▶ [Exercise requirements]:
Where a picture occurs in the data, omit it, and copy all remaining data exactly.

====== Records to process ======

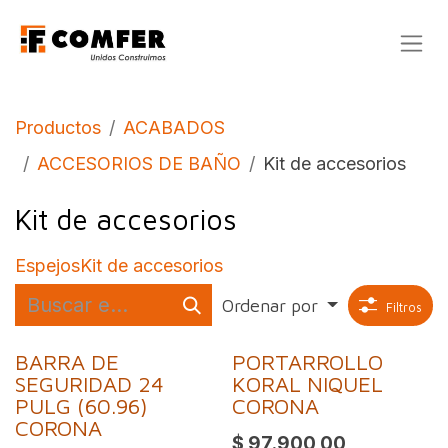
Ir al contenido
Productos
ACABADOS
ACCESORIOS DE BAÑO
Kit de accesorios
Kit de accesorios
Espejos
Kit de accesorios
Ordenar por
Filtros
BARRA DE
PORTARROLLO
SEGURIDAD 24
KORAL NIQUEL
PULG (60.96)
CORONA
CORONA
$
97.900,00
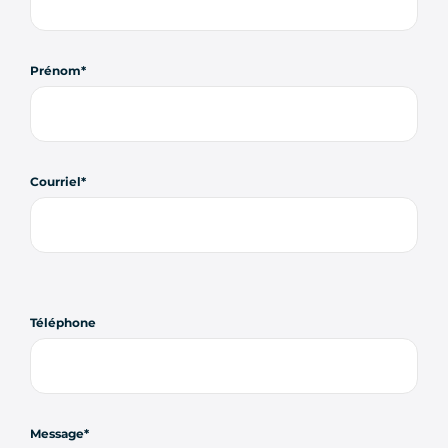
Prénom
Courriel
Téléphone
Message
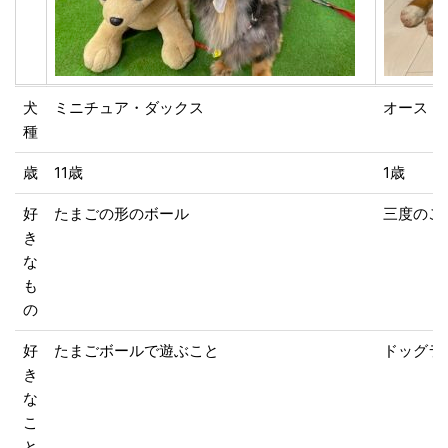
犬
ミニチュア・ダックス
オースト
種
歳
11歳
1歳
好
たまごの形のボール
三度のご
き
な
も
の
好
たまごボールで遊ぶこと
ドッグラ
き
な
こ
と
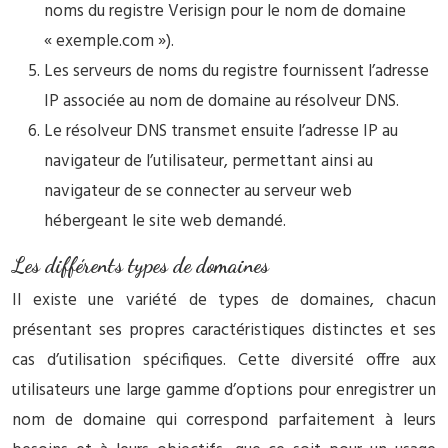
noms du registre Verisign pour le nom de domaine
« exemple.com »).
Les serveurs de noms du registre fournissent l’adresse
IP associée au nom de domaine au résolveur DNS.
Le résolveur DNS transmet ensuite l’adresse IP au
navigateur de l’utilisateur, permettant ainsi au
navigateur de se connecter au serveur web
hébergeant le site web demandé.
Les différents types de domaines
Il existe une variété de types de domaines, chacun
présentant ses propres caractéristiques distinctes et ses
cas d’utilisation spécifiques. Cette diversité offre aux
utilisateurs une large gamme d’options pour enregistrer un
nom de domaine qui correspond parfaitement à leurs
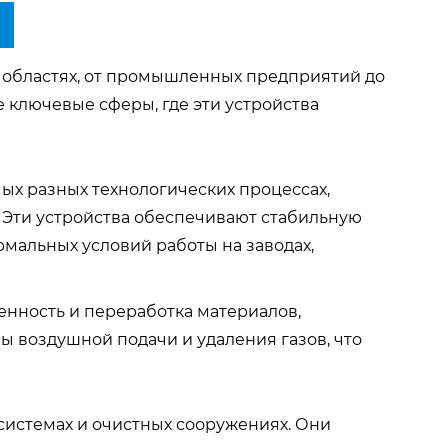
 областях, от промышленных предприятий до
е ключевые сферы, где эти устройства
ых разных технологических процессах,
 Эти устройства обеспечивают стабильную
рмальных условий работы на заводах,
енность и переработка материалов,
ы воздушной подачи и удаления газов, что
системах и очистных сооружениях. Они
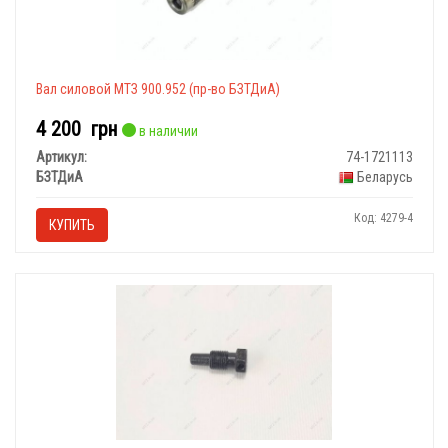
Вал силовой МТЗ 900.952 (пр-во БЗТДиА)
4 200
грн
в наличии
Артикул:
74-1721113
БЗТДиА
Беларусь
Код: 4279-4
КУПИТЬ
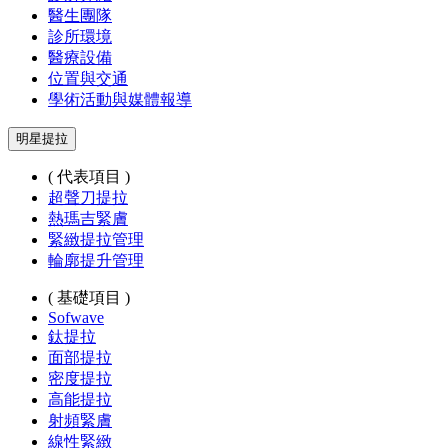
醫生團隊
診所環境
醫療設備
位置與交通
學術活動與媒體報導
明星提拉
( 代表項目 )
超聲刀提拉
熱瑪吉緊膚
緊緻提拉管理
輪廓提升管理
( 基礎項目 )
Sofwave
鈦提拉
面部提拉
密度提拉
高能提拉
射頻緊膚
線性緊緻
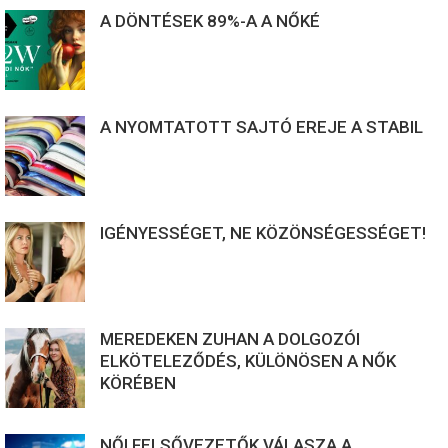
A DÖNTÉSEK 89%-A A NŐKÉ
A NYOMTATOTT SAJTÓ EREJE A STABIL
IGÉNYESSÉGET, NE KÖZÖNSÉGESSÉGET!
MEREDEKEN ZUHAN A DOLGOZÓI
ELKÖTELEZŐDÉS, KÜLÖNÖSEN A NŐK
KÖRÉBEN
NŐI FELSŐVEZETŐK VÁLASZA A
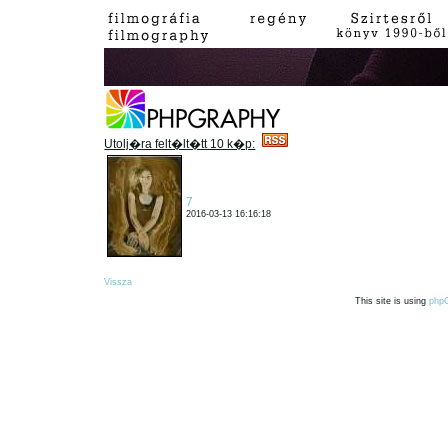
Utolj�ra felt�lt�tt 10 k�p:
7
2016-03-13 16:16:18
Vissza
This site is using
php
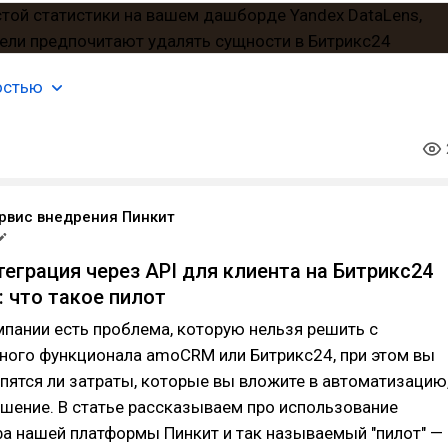
остью
рвис внедрения Пинкит
теграция через API для клиента на Битрикс24
 что такое пилот
омпании есть проблема, которую нельзя решить с
ого функционала amoCRM или Битрикс24, при этом вы
упятся ли затраты, которые вы вложите в автоматизацию
решение. В статье рассказываем про использование
а нашей платформы Пинкит и так называемый "пилот" —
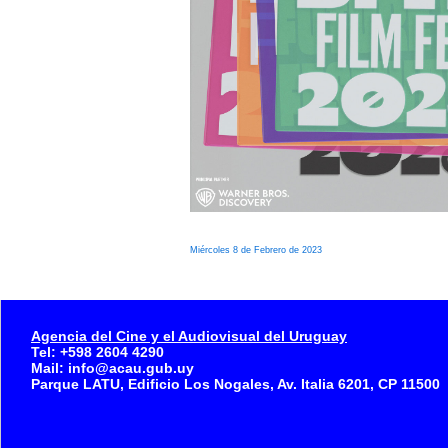
Miércoles 8 de Febrero de 2023
Agencia del Cine y el Audiovisual del Uruguay
Tel: +598 2604 4290
Mail: info@acau.gub.uy
Parque LATU, Edificio Los Nogales, Av. Italia 6201, CP 11500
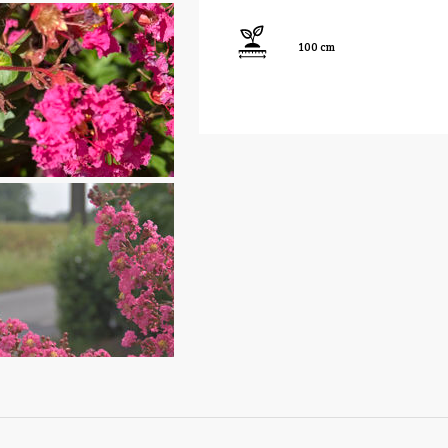
100 cm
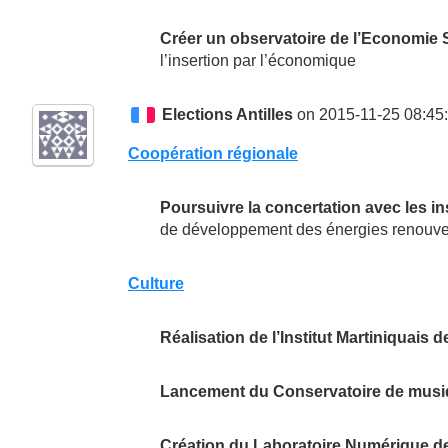
Créer un observatoire de l’Economie S
l’insertion par l’économique
Elections Antilles
on 2015-11-25 08:45
Coopération régionale
Poursuivre la concertation avec les in
de développement des énergies renouvela
Culture
Réalisation de l’Institut Martiniquais d
Lancement du Conservatoire de musiq
Création du Laboratoire Numérique de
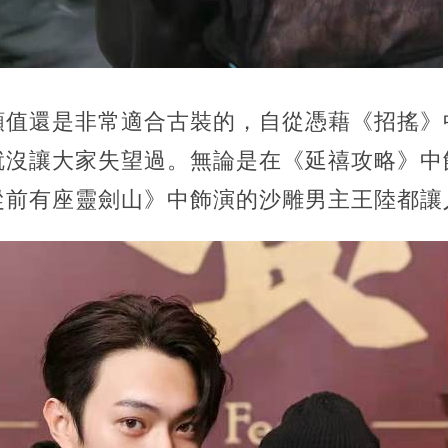
顏值還是非常適合古裝的，自從憑藉《招搖》
就沒讓大家失望過。無論是在《延禧攻略》中
從前有座靈劍山》中飾演的沙雕男主王陸都讓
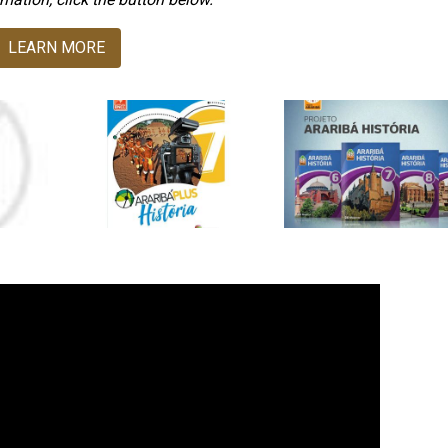
LEARN MORE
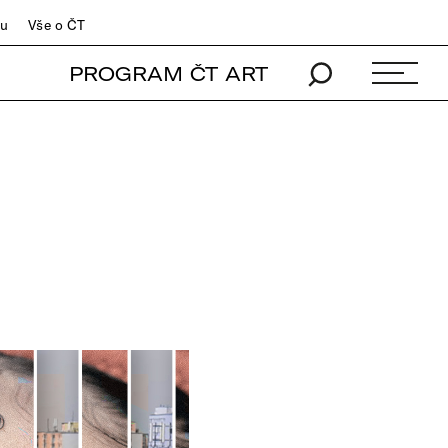
du
Vše o ČT
PROGRAM ČT ART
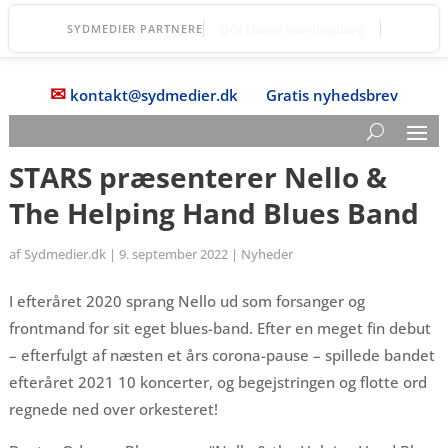
Vordingborg Fri Fagskole
SYDMEDIER PARTNERE
✉
kontakt@sydmedier.dk
Gratis nyhedsbrev
STARS præsenterer Nello &
The Helping Hand Blues Band
af
Sydmedier.dk
|
9. september 2022
|
Nyheder
I efteråret 2020 sprang Nello ud som forsanger og
frontmand for sit eget blues-band. Efter en meget fin debut
– efterfulgt af næsten et års corona-pause – spillede bandet
efteråret 2021 10 koncerter, og begejstringen og flotte ord
regnede ned over orkesteret!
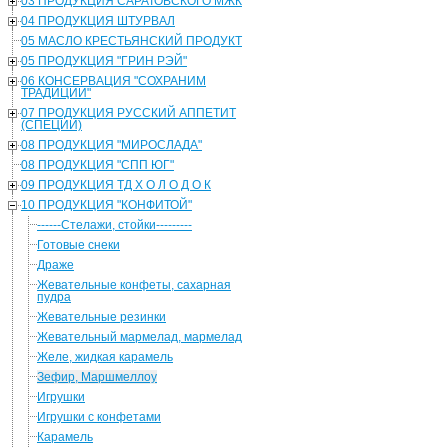
03 ПРОДУКЦИЯ САРАТОВСКОГО МЖК
04 ПРОДУКЦИЯ ШТУРВАЛ
05 МАСЛО КРЕСТЬЯНСКИЙ ПРОДУКТ
05 ПРОДУКЦИЯ "ГРИН РЭЙ"
06 КОНСЕРВАЦИЯ "СОХРАНИМ
ТРАДИЦИИ"
07 ПРОДУКЦИЯ РУССКИЙ АППЕТИТ
(СПЕЦИИ)
08 ПРОДУКЦИЯ "МИРОСЛАДА"
08 ПРОДУКЦИЯ "СПП ЮГ"
09 ПРОДУКЦИЯ ТД Х О Л О Д О К
10 ПРОДУКЦИЯ "КОНФИТОЙ"
------Стелажи, стойки---------
Готовые снеки
Драже
Жевательные конфеты, сахарная
пудра
Жевательные резинки
Жевательный мармелад, мармелад
Желе, жидкая карамель
Зефир, Маршмеллоу
Игрушки
Игрушки с конфетами
Карамель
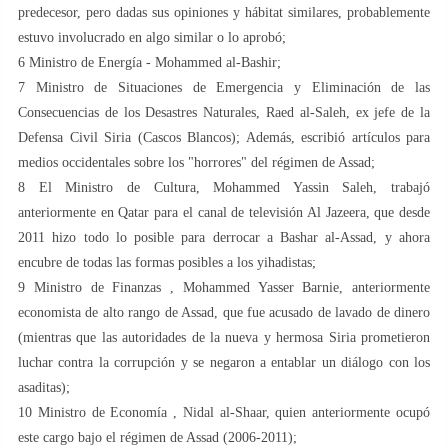
predecesor, pero dadas sus opiniones y hábitat similares, probablemente
estuvo involucrado en algo similar o lo aprobó;
6️ Ministro de Energía - Mohammed al-Bashir;
7️ Ministro de Situaciones de Emergencia y Eliminación de las
Consecuencias de los Desastres Naturales, Raed al-Saleh, ex jefe de la
Defensa Civil Siria (Cascos Blancos); Además, escribió artículos para
medios occidentales sobre los "horrores" del régimen de Assad;
8️ El Ministro de Cultura, Mohammed Yassin Saleh, trabajó
anteriormente en Qatar para el canal de televisión Al Jazeera, que desde
2011 hizo todo lo posible para derrocar a Bashar al-Assad, y ahora
encubre de todas las formas posibles a los yihadistas;
9️ Ministro de Finanzas , Mohammed Yasser Barnie, anteriormente
economista de alto rango de Assad, que fue acusado de lavado de dinero
(mientras que las autoridades de la nueva y hermosa Siria prometieron
luchar contra la corrupción y se negaron a entablar un diálogo con los
asaditas);
1️0 Ministro de Economía , Nidal al-Shaar, quien anteriormente ocupó
este cargo bajo el régimen de Assad (2006-2011);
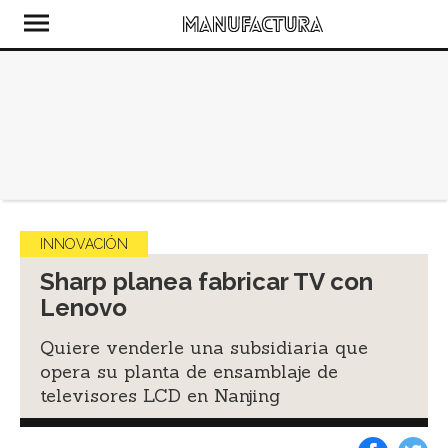
INNOVACIÓN
Sharp planea fabricar TV con
Lenovo
Quiere venderle una subsidiaria que
opera su planta de ensamblaje de
televisores LCD en Nanjing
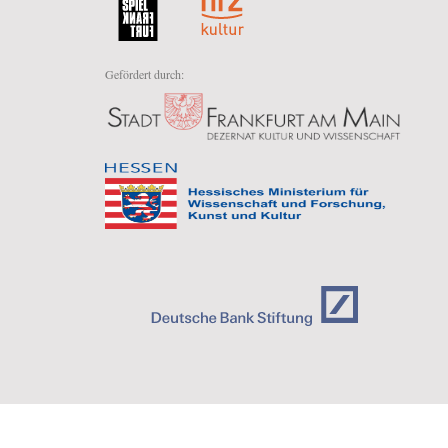
Gefördert durch:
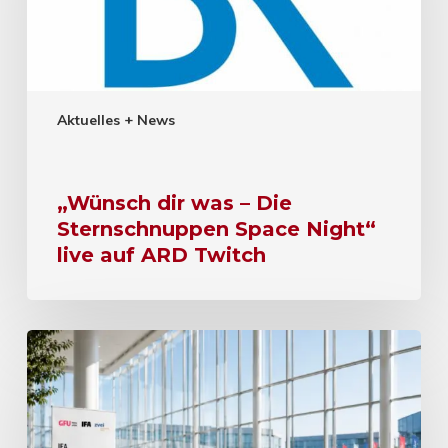
Aktuelles + News
„Wünsch dir was – Die
Sternschnuppen Space Night“
live auf ARD Twitch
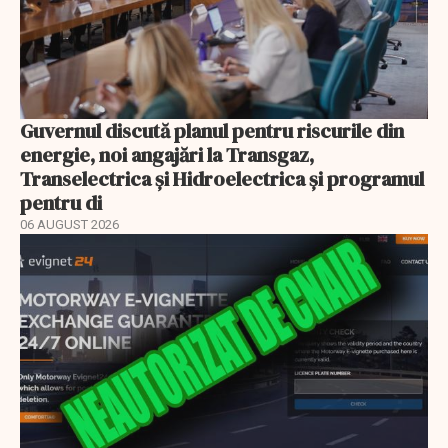
Guvernul discută planul pentru riscurile din
energie, noi angajări la Transgaz,
Transelectrica și Hidroelectrica și programul
pentru di
06 AUGUST 2026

======

▶ [Worked solution]:
Ir al contenido
Productos
ACABADOS
ACCESORIOS DE BAÑO
Kit de accesorios
Kit de accesorios
Espejos
Kit de accesorios
Ordenar por
Filtros
BARRA DE
PORTARROLLO
SEGURIDAD 24
KORAL NIQUEL
PULG (60.96)
CORONA
CORONA
$
97.900,00
Prénom
Courriel
Téléphone
Message
犬
ミニチュア・ダックス
オースト
種
歳
11歳
1歳
好
たまごの形のボール
三度のご
き
な
も
の
好
たまごボールで遊ぶこと
ドッグラ
き
な
こ
と
noms du registre Verisign pour le nom de domaine
« exemple.com »).
Les serveurs de noms du registre fournissent l’adresse
IP associée au nom de domaine au résolveur DNS.
Le résolveur DNS transmet ensuite l’adresse IP au
navigateur de l’utilisateur, permettant ainsi au
navigateur de se connecter au serveur web
hébergeant le site web demandé.
Les différents types de domaines
Il existe une variété de types de domaines, chacun
présentant ses propres caractéristiques distinctes et ses
cas d’utilisation spécifiques. Cette diversité offre aux
utilisateurs une large gamme d’options pour enregistrer un
nom de domaine qui correspond parfaitement à leurs
 областях, от промышленных предприятий до
е ключевые сферы, где эти устройства
ых разных технологических процессах,
 Эти устройства обеспечивают стабильную
рмальных условий работы на заводах,
енность и переработка материалов,
ы воздушной подачи и удаления газов, что
системах и очистных сооружениях. Они
Вал силовой МТЗ 900.952 (пр-во БЗТДиА)
4 200
грн
в наличии
Артикул:
74-1721113
БЗТДиА
Беларусь
Код: 4279-4
КУПИТЬ
醫生團隊
診所環境
醫療設備
位置與交通
學術活動與媒體報導
明星提拉
( 代表項目 )
超聲刀提拉
熱瑪吉緊膚
緊緻提拉管理
輪廓提升管理
( 基礎項目 )
Sofwave
鈦提拉
面部提拉
密度提拉
高能提拉
射頻緊膚
線性緊緻
A DÖNTÉSEK 89%-A A NŐKÉ
A NYOMTATOTT SAJTÓ EREJE A STABIL
IGÉNYESSÉGET, NE KÖZÖNSÉGESSÉGET!
MEREDEKEN ZUHAN A DOLGOZÓI
ELKÖTELEZŐDÉS, KÜLÖNÖSEN A NŐK
KÖRÉBEN
NŐI FELSŐVEZETŐK VÁLASZA A
Utolj�ra felt�lt�tt 10 k�p:
7
2016-03-13 16:16:18
Vissza
This site is using
php
остью
рвис внедрения Пинкит
теграция через API для клиента на Битрикс24
 что такое пилот
омпании есть проблема, которую нельзя решить с
ого функционала amoCRM или Битрикс24, при этом вы
упятся ли затраты, которые вы вложите в автоматизацию
решение. В статье рассказываем про использование
а нашей платформы Пинкит и так называемый "пилот" —
Miércoles 8 de Febrero de 2023
Agencia del Cine y el Audiovisual del Uruguay
Tel: +598 2604 4290
Mail: info@acau.gub.uy
Parque LATU, Edificio Los Nogales, Av. Italia 6201, CP 11500
100 cm
Créer un observatoire de l’Economie S
l’insertion par l’économique
Elections Antilles
on 2015-11-25 08:45
Coopération régionale
Poursuivre la concertation avec les in
de développement des énergies renouvela
Culture
Réalisation de l’Institut Martiniquais d
Lancement du Conservatoire de musiq
Création du Laboratoire Numérique de
顏值還是非常適合古裝的，自從憑藉《招搖》
就沒讓大家失望過。無論是在《延禧攻略》中
從前有座靈劍山》中飾演的沙雕男主王陸都讓
LEARN MORE
du
Vše o ČT
PROGRAM ČT ART
Vordingborg Fri Fagskole
SYDMEDIER PARTNERE
✉
kontakt@sydmedier.dk
Gratis nyhedsbrev
STARS præsenterer Nello &
The Helping Hand Blues Band
af
Sydmedier.dk
|
9. september 2022
|
Nyheder
I efteråret 2020 sprang Nello ud som forsanger og
frontmand for sit eget blues-band. Efter en meget fin debut
– efterfulgt af næsten et års corona-pause – spillede bandet
efteråret 2021 10 koncerter, og begejstringen og flotte ord
regnede ned over orkesteret!
03 ПРОДУКЦИЯ САРАТОВСКОГО МЖК
04 ПРОДУКЦИЯ ШТУРВАЛ
05 МАСЛО КРЕСТЬЯНСКИЙ ПРОДУКТ
05 ПРОДУКЦИЯ "ГРИН РЭЙ"
06 КОНСЕРВАЦИЯ "СОХРАНИМ
ТРАДИЦИИ"
07 ПРОДУКЦИЯ РУССКИЙ АППЕТИТ
(СПЕЦИИ)
08 ПРОДУКЦИЯ "МИРОСЛАДА"
08 ПРОДУКЦИЯ "СПП ЮГ"
09 ПРОДУКЦИЯ ТД Х О Л О Д О К
10 ПРОДУКЦИЯ "КОНФИТОЙ"
------Стелажи, стойки---------
Готовые снеки
Драже
Жевательные конфеты, сахарная
пудра
Жевательные резинки
Жевательный мармелад, мармелад
Желе, жидкая карамель
Зефир, Маршмеллоу
Игрушки
Игрушки с конфетами
Карамель
predecesor, pero dadas sus opiniones y hábitat similares, probablemente
estuvo involucrado en algo similar o lo aprobó;
6️ Ministro de Energía - Mohammed al-Bashir;
7️ Ministro de Situaciones de Emergencia y Eliminación de las
Consecuencias de los Desastres Naturales, Raed al-Saleh, ex jefe de la
Defensa Civil Siria (Cascos Blancos); Además, escribió artículos para
medios occidentales sobre los "horrores" del régimen de Assad;
8️ El Ministro de Cultura, Mohammed Yassin Saleh, trabajó
anteriormente en Qatar para el canal de televisión Al Jazeera, que desde
2011 hizo todo lo posible para derrocar a Bashar al-Assad, y ahora
encubre de todas las formas posibles a los yihadistas;
9️ Ministro de Finanzas , Mohammed Yasser Barnie, anteriormente
economista de alto rango de Assad, que fue acusado de lavado de dinero
(mientras que las autoridades de la nueva y hermosa Siria prometieron
luchar contra la corrupción y se negaron a entablar un diálogo con los
asaditas);
1️0 Ministro de Economía , Nidal al-Shaar, quien anteriormente ocupó
este cargo bajo el régimen de Assad (2006-2011);
INNOVACIÓN
Sharp planea fabricar TV con
Lenovo
Quiere venderle una subsidiaria que
opera su planta de ensamblaje de
televisores LCD en Nanjing
Gefördert durch:
Aktuelles + News
„Wünsch dir was – Die
Sternschnuppen Space Night“
live auf ARD Twitch
Guvernul discută planul pentru riscurile din
energie, noi angajări la Transgaz,
Transelectrica și Hidroelectrica și programul
pentru di
06 AUGUST 2026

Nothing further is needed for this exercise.